◆ **What to work on**:
Count every line of the data that includes "Hilfe". State only the number.

◆ **Available data**:
################
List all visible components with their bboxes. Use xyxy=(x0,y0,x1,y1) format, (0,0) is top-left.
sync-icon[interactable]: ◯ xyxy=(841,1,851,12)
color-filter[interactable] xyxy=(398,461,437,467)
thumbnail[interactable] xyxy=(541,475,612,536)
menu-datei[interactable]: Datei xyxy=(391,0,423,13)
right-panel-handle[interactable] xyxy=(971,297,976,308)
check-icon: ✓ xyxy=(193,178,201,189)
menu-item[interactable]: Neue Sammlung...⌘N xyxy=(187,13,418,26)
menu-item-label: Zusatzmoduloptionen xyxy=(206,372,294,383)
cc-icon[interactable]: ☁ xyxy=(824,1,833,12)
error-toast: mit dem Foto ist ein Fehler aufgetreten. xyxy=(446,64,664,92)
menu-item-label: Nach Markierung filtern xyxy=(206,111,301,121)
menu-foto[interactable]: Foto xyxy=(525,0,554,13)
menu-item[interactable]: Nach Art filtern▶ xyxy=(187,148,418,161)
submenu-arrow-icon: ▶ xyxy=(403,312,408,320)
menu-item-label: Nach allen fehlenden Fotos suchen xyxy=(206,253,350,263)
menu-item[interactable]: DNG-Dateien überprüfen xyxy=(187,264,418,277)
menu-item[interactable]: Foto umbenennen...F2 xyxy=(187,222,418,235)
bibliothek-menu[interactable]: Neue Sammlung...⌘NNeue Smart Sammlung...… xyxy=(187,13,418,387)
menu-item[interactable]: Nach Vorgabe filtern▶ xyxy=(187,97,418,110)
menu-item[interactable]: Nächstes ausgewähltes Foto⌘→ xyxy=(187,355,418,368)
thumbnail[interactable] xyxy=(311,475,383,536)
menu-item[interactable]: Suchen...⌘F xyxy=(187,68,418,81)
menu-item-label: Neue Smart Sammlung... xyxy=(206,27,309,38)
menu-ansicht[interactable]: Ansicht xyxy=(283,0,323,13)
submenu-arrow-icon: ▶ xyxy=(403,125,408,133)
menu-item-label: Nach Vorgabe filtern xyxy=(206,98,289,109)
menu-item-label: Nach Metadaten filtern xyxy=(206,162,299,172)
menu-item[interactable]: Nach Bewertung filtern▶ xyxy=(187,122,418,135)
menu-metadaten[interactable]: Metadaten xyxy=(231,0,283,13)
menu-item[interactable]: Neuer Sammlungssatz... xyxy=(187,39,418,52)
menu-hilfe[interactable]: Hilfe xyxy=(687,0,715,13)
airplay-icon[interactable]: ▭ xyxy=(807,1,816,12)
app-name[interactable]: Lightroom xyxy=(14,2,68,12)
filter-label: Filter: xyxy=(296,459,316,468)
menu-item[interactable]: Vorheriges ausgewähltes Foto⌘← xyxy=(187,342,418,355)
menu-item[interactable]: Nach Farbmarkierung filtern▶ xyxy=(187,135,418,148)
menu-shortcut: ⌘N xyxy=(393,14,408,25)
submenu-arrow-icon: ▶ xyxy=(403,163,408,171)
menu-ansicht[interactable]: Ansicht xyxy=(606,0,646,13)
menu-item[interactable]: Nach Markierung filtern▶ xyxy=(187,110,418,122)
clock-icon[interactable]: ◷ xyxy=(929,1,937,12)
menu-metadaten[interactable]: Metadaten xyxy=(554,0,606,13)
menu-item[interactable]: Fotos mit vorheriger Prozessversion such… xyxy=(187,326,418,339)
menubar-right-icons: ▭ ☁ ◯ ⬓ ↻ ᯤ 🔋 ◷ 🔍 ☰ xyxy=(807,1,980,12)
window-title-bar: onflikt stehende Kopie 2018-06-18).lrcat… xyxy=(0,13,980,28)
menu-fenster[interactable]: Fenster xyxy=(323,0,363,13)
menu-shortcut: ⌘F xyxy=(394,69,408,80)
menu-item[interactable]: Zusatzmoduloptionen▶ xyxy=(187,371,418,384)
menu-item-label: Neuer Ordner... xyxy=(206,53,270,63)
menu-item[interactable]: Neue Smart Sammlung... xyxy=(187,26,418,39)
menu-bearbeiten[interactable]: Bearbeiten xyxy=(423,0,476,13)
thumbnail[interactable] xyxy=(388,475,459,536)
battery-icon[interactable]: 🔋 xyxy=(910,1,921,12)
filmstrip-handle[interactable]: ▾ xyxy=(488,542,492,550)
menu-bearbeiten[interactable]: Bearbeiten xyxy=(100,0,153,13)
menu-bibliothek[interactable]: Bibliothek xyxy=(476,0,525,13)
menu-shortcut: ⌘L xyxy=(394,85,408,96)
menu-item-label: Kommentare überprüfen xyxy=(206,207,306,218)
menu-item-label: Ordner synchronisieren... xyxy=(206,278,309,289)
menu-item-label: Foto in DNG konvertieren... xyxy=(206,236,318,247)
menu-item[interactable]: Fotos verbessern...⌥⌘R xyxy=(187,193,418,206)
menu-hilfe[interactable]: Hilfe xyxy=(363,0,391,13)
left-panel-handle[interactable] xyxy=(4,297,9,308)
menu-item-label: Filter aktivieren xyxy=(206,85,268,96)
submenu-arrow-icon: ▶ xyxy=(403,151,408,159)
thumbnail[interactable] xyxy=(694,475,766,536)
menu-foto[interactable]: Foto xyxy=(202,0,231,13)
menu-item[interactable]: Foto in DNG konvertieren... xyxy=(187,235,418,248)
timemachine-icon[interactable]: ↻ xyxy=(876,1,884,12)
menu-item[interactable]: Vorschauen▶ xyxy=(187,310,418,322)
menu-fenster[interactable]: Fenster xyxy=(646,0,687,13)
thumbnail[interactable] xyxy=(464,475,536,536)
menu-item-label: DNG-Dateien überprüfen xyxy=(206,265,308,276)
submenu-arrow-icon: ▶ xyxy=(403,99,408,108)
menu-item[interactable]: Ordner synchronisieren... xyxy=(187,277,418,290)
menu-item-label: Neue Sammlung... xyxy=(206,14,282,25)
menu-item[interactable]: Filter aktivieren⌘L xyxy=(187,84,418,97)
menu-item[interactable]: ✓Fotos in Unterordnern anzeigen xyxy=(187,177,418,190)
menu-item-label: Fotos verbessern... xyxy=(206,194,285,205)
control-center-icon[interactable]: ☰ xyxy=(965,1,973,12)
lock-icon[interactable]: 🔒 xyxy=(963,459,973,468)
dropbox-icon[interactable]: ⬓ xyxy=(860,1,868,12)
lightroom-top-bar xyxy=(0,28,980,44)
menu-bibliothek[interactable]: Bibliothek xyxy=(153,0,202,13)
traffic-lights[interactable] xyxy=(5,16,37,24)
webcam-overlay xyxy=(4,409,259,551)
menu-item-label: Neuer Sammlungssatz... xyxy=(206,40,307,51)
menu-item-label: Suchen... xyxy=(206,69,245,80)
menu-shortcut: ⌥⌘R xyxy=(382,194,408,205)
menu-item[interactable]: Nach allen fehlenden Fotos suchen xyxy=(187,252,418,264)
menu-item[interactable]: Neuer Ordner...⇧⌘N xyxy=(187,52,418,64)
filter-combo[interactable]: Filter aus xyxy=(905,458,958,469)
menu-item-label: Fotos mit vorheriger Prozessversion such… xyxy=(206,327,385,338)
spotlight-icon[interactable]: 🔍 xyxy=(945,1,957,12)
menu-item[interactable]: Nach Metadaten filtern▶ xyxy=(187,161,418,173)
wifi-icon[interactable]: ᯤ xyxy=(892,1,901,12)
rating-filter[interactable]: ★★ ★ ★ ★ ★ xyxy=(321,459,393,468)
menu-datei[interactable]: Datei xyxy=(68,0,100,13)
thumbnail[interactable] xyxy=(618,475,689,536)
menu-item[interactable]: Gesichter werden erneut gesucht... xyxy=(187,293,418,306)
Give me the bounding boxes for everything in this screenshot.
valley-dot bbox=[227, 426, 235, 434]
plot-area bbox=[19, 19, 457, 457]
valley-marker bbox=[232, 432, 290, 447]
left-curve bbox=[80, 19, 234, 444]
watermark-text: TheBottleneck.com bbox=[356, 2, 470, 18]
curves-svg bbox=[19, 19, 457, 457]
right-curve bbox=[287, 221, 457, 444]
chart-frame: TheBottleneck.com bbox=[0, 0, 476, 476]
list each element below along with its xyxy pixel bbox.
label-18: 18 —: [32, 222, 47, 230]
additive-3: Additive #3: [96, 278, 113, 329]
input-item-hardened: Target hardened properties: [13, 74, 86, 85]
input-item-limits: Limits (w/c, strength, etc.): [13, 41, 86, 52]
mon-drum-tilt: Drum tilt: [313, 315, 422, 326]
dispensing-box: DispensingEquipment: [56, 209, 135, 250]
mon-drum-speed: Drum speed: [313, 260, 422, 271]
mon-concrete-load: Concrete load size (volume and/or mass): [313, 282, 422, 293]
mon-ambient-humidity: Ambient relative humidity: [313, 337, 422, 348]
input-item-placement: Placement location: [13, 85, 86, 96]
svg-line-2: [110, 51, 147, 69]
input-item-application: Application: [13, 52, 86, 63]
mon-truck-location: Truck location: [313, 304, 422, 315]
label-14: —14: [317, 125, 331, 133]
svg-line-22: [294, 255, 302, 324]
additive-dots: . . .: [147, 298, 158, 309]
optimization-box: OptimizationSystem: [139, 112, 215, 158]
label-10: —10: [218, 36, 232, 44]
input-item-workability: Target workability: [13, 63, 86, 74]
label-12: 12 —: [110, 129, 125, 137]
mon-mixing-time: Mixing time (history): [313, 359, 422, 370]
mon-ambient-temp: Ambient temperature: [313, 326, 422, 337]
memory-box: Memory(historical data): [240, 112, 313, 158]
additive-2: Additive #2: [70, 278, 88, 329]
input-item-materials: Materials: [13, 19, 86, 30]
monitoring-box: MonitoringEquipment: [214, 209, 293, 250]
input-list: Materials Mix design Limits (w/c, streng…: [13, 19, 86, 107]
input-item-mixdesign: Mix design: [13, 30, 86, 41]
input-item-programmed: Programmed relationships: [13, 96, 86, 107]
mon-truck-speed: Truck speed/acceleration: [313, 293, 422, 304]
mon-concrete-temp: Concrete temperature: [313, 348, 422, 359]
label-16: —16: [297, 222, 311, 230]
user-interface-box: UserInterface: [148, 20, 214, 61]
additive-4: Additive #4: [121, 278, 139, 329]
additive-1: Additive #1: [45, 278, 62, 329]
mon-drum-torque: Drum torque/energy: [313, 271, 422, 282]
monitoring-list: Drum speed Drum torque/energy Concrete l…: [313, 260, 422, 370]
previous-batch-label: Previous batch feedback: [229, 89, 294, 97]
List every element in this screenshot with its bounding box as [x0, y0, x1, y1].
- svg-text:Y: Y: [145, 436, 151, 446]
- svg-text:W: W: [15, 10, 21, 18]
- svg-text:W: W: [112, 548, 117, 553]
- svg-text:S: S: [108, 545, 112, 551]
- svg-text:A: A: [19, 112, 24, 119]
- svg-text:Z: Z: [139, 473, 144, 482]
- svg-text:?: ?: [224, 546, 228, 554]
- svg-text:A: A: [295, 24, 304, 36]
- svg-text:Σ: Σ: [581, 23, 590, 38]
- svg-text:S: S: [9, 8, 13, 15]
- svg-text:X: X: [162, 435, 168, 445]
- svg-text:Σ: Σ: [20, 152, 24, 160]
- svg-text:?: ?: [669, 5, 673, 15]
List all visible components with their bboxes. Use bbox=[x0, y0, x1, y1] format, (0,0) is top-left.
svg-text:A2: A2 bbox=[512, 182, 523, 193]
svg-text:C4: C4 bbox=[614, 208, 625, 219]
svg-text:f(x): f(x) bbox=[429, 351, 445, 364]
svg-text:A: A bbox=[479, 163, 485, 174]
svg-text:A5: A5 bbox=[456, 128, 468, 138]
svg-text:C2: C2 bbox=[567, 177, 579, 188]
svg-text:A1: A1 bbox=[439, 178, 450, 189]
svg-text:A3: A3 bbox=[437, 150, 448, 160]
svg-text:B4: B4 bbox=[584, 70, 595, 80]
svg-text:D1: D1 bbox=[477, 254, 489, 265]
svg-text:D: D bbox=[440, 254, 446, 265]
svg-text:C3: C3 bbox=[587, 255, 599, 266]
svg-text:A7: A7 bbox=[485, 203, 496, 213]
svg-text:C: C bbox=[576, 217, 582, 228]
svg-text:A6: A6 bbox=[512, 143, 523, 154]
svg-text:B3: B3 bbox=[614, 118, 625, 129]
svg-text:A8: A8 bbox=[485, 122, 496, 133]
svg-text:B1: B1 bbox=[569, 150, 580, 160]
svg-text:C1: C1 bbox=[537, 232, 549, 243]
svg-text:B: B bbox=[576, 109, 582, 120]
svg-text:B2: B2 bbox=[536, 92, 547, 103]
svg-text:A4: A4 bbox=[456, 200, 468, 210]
################
◆ **Answer for this exercise**:
2